Para Márcia Rollemberg, secretária de Cidadania e Diversidade Cultural do MinC, essa integração ajuda a entender o cuidado para além dos espaços tradicionais da saúde.
“A cultura é um direito e também um importante fator de proteção, pertencimento e convivência. Fortalecer essa articulação é reconhecer que o cuidado acontece nos territórios, nas relações comunitárias e nas diversas formas de expressão cultural presentes em nosso país”, destaca.
A política cultural não aparece apenas como incentivo à produção artística, mas como parte de uma rede social que pode contribuir para a qualidade de vida e para a saúde mental. Para quem atua na ponta, isso pode representar mais dados, mais articulação institucional e mais possibilidades de continuidade.
Mapeamento busca tornar experiências locais mais visíveis
O mapeamento nacional é voltado a iniciativas que trabalham na interseção entre arte, cultura e saúde mental. Podem participar Pontos e Pontões de Cultura, Centros de Convivência e Cultura da Rede de Atenção Psicossocial, conhecidos como Cecos, e Centros de Atenção Psicossocial, os Caps.
Esses equipamentos têm papéis diferentes, mas dialogam em um ponto comum. Todos atuam, de alguma forma, com práticas de cuidado, convivência ou participação social. Ao reunir essas experiências em uma base nacional, o MinC busca entender onde elas estão, como funcionam e quais caminhos podem ser criados para fortalecer essas ações.

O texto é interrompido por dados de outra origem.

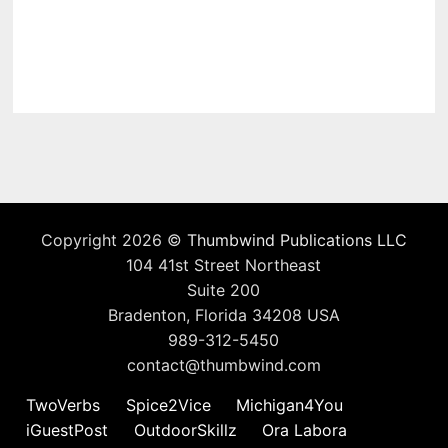
Copyright 2026 ©
Thumbwind Publications LLC
104 41st Street Northeast
Suite 200
Bradenton, Florida 34208 USA
989-312-5450
contact@thumbwind.com
TwoVerbs
Spice2Vice
Michigan4You
iGuestPost
OutdoorSkillz
Ora Labora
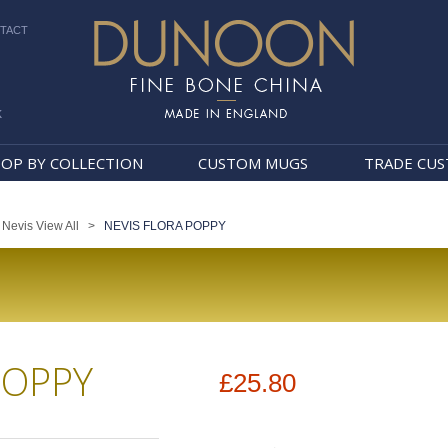
TACT
k
Dunoon Mugs
OP BY COLLECTION
CUSTOM MUGS
TRADE CU
>
Nevis View All
>
NEVIS FLORA POPPY
POPPY
£25.80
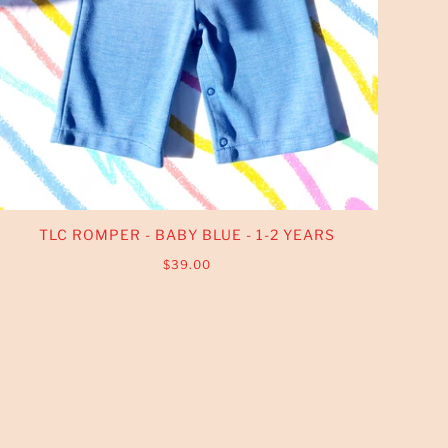
TLC ROMPER - BABY BLUE - 1-2 YEARS
$39.00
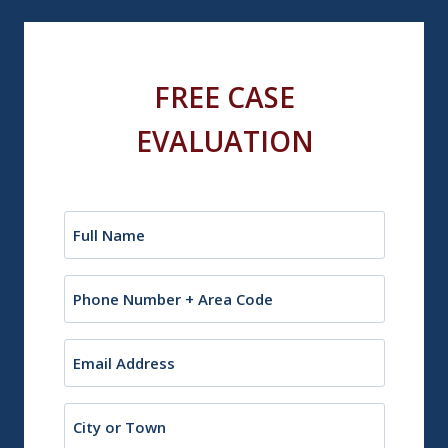
FREE CASE
EVALUATION
Name
(Required)
Phone
Email
(Required)
City
or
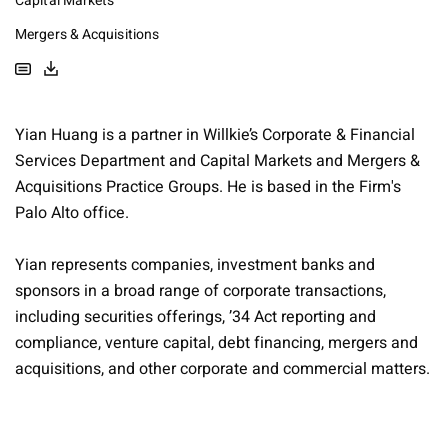
Capital Markets
Mergers & Acquisitions
Yian Huang is a partner in Willkie’s Corporate & Financial
Services Department and Capital Markets and Mergers &
Acquisitions Practice Groups. He is based in the Firm's
Palo Alto office.
Yian represents companies, investment banks and
sponsors in a broad range of corporate transactions,
including securities offerings, ’34 Act reporting and
compliance, venture capital, debt financing, mergers and
acquisitions, and other corporate and commercial matters.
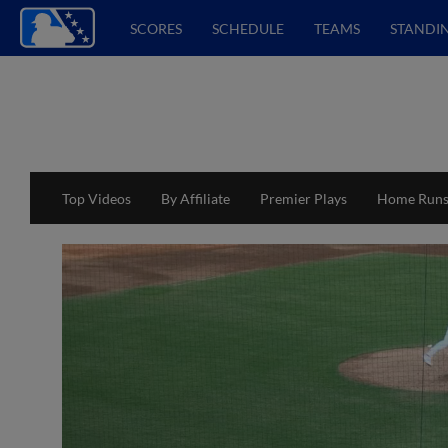
SCORES
SCHEDULE
TEAMS
STANDI
Top Videos
By Affiliate
Premier Plays
Home Run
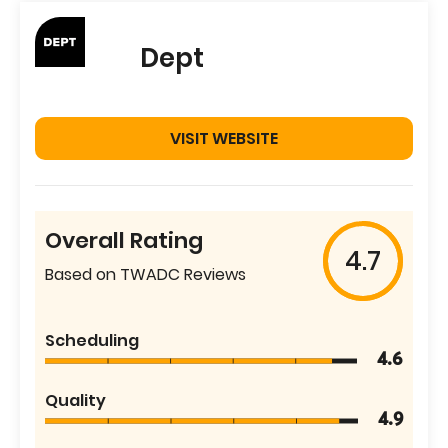
Dept
VISIT WEBSITE
Overall Rating
4.7
Based on TWADC Reviews
Scheduling
4.6
Quality
4.9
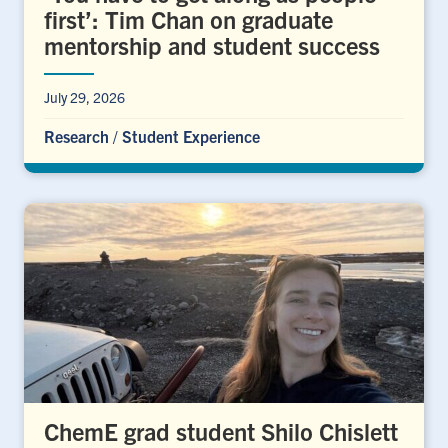
first’: Tim Chan on graduate
mentorship and student success
July 29, 2026
Research
/
Student Experience
ChemE grad student Shilo Chislett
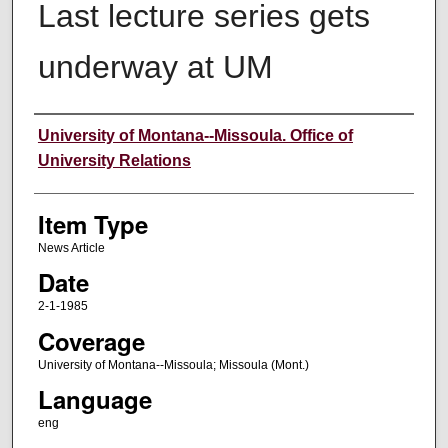
Last lecture series gets
underway at UM
Author
University of Montana--Missoula. Office of
University Relations
Item Type
News Article
Date
2-1-1985
Coverage
University of Montana--Missoula; Missoula (Mont.)
Language
eng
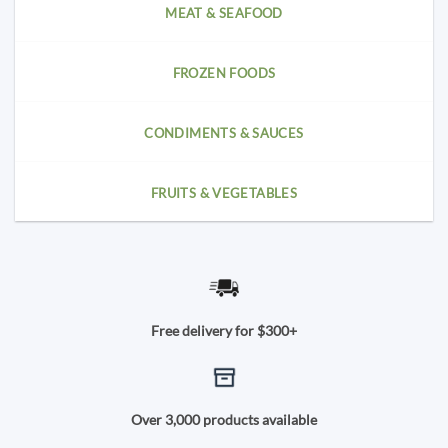
MEAT & SEAFOOD
FROZEN FOODS
CONDIMENTS & SAUCES
FRUITS & VEGETABLES
Free delivery for $300+
Over 3,000 products available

A diretora de Promoção da Diversidade Cultural, Karina Miranda, afirma que o levantamento deve ajudar a valorizar práticas que já produzem efeitos concretos nas comunidades.

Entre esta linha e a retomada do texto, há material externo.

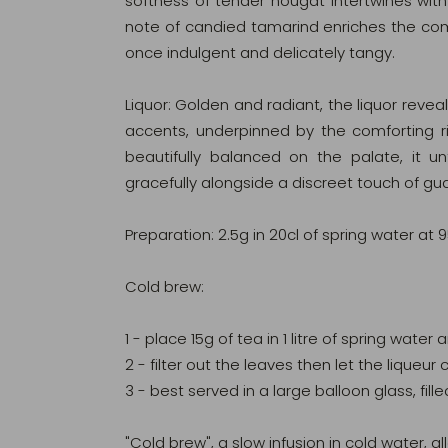
softness of tender nougat intertwines with 
note of candied tamarind enriches the compo
once indulgent and delicately tangy.
Liquor: Golden and radiant, the liquor reveals
accents, underpinned by the comforting 
beautifully balanced on the palate, it un
gracefully alongside a discreet touch of gu
Preparation: 2.5g in 20cl of spring water at 
Cold brew:
1 - place 15g of tea in 1 litre of spring water
2 - filter out the leaves then let the lique
3 - best served in a large balloon glass, fille
"Cold brew", a slow infusion in cold water, all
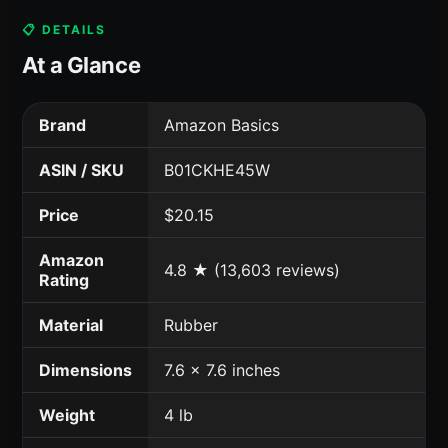
📋 DETAILS
At a Glance
Brand
Amazon Basics
ASIN / SKU
B01CKHE45W
Price
$20.15
Amazon
4.8 ★ (13,603 reviews)
Rating
Material
Rubber
Dimensions
7.6 x 7.6 inches
Weight
4 lb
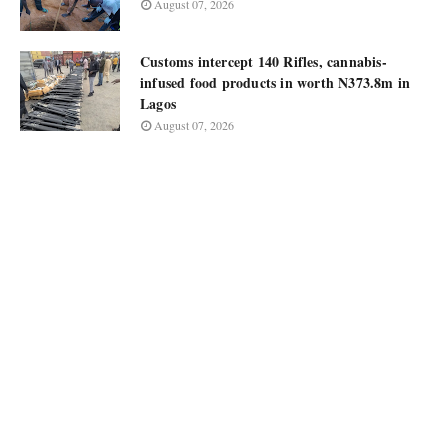
August 07, 2026
Customs intercept 140 Rifles, cannabis-
infused food products in worth N373.8m in
Lagos
August 07, 2026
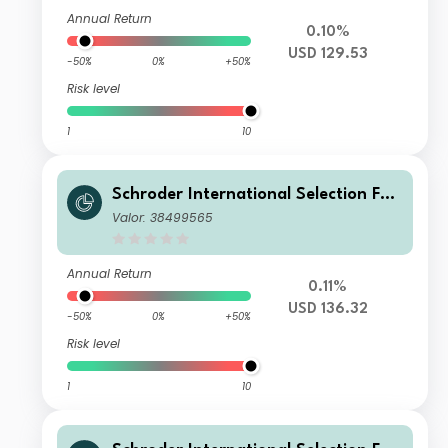
Annual Return
0.10%
USD 129.53
-50%
0%
+50%
Risk level
1
10
Schroder International Selection Fun
d Securitised Credit E Accumulation
Valor: 38499565
USD
Annual Return
0.11%
USD 136.32
-50%
0%
+50%
Risk level
1
10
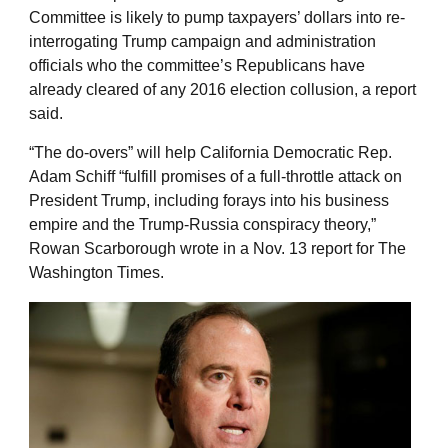
Committee is likely to pump taxpayers’ dollars into re-
interrogating Trump campaign and administration
officials who the committee’s Republicans have
already cleared of any 2016 election collusion, a report
said.
“The do-overs” will help California Democratic Rep.
Adam Schiff “fulfill promises of a full-throttle attack on
President Trump, including forays into his business
empire and the Trump-Russia conspiracy theory,”
Rowan Scarborough wrote in a Nov. 13 report for The
Washington Times.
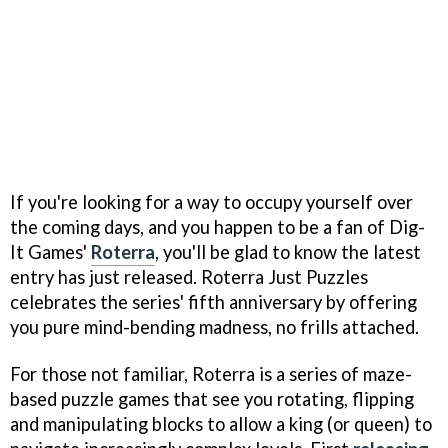
If you're looking for a way to occupy yourself over
the coming days, and you happen to be a fan of Dig-
It Games'
Roterra
, you'll be glad to know the latest
entry has just released. Roterra Just Puzzles
celebrates the series' fifth anniversary by offering
you pure mind-bending madness, no frills attached.
For those not familiar, Roterra is a series of maze-
based puzzle games that see you rotating, flipping
and manipulating blocks to allow a king (or queen) to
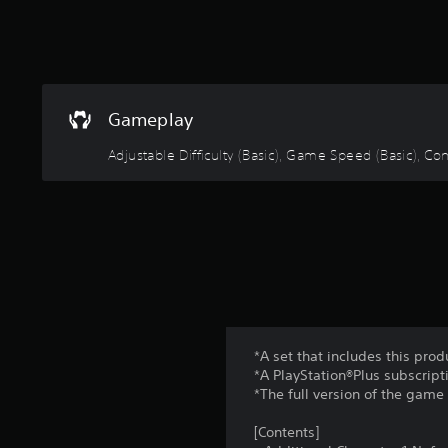
u
c
a
n
s
l
Gameplay
o
w
Adjustable Difficulty (Basic), Game Speed (Basic), 
d
o
w
n
t
h
e
g
a
m
e
*A set that includes this prod
f
*A PlayStation®Plus subscripti
o
*The full version of the game 
r
a
[Contents]
l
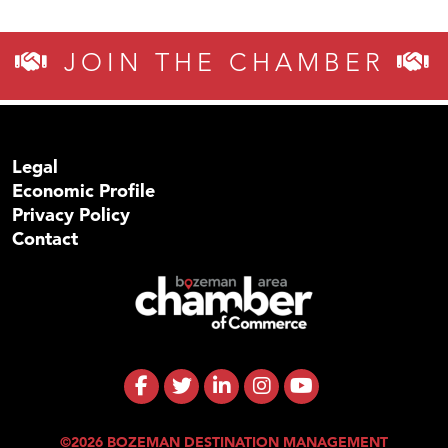
JOIN THE CHAMBER
Legal
Economic Profile
Privacy Policy
Contact
©2026 BOZEMAN DESTINATION MANAGEMENT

“Quando falamos de cuidado, memória, afeto e reconhecimento, também estamos falando de cultura. Esse mapeamento vai ajudar a tornar visíveis iniciativas que transformam vidas e fortalecem a construção de comunidades mais acolhedoras e inclusivas”, afirma.
Esse reconhecimento é importante porque muitas iniciativas culturais ligadas à saúde mental surgem de forma territorial, com forte participação comunitária. Nem sempre elas entram nos radares oficiais, apesar de criarem espaços de escuta, troca e expressão para públicos diversos.
Fiocruz prepara curso sobre arte, cultura e saúde
Além do levantamento, a parceria também prevê o lançamento do curso “Arte, Cultura e Saúde”, desenvolvido pela Fiocruz. A formação será oferecida a distância, com previsão de início no segundo semestre de 2026, certificado de conclusão e seleção por edital.
A criação do curso indica que o tema deve avançar também pela formação de agentes culturais, trabalhadores da saúde e pessoas envolvidas em políticas públicas. Esse ponto é relevante porque a articulação entre cultura e saúde mental exige repertório comum entre áreas que, por muito tempo, caminharam em estruturas separadas.
Ao conectar mapeamento e formação, a iniciativa pode ajudar o poder público a sair de uma visão fragmentada. Em vez de tratar cultura e saúde como campos isolados, a proposta reconhece que a vida nos territórios mistura cuidado, convivência, expressão e pertencimento.
Para o setor cultural, o levantamento também abre uma janela de leitura sobre impacto social. Projetos que trabalham com música, teatro, dança, literatura, cultura popular ou outras linguagens podem passar a ser analisados não apenas pelo alcance de público, mas também pela contribuição que oferecem às redes de cuidado e cidadania.